MATERIAL FOR THE TASK Block Start
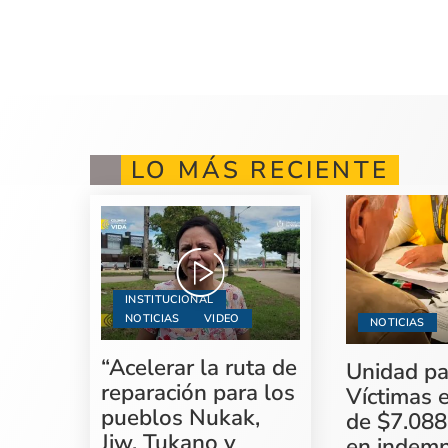
LO MÁS RECIENTE
INSTITUCIONAL
NOTICIAS
VIDEO
NOTICIAS
“Acelerar la ruta de
Unidad pa
reparación para los
Víctimas 
pueblos Nukak,
de $7.088
Jiw, Tukano y
en indemn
MATERIAL FOR THE TASK Block End
• [DIRECTIONS FOR THIS TASK] All of the data is to be transcribed exactly, with images omitted.

• [SOLUTION TO THIS PROBLEM]
LO MÁS RECIENTE
INSTITUCIONAL
NOTICIAS
VIDEO
NOTICIAS
“Acelerar la ruta de
Unidad pa
reparación para los
Víctimas 
pueblos Nukak,
de $7.088
Jiw, Tukano y
en indemn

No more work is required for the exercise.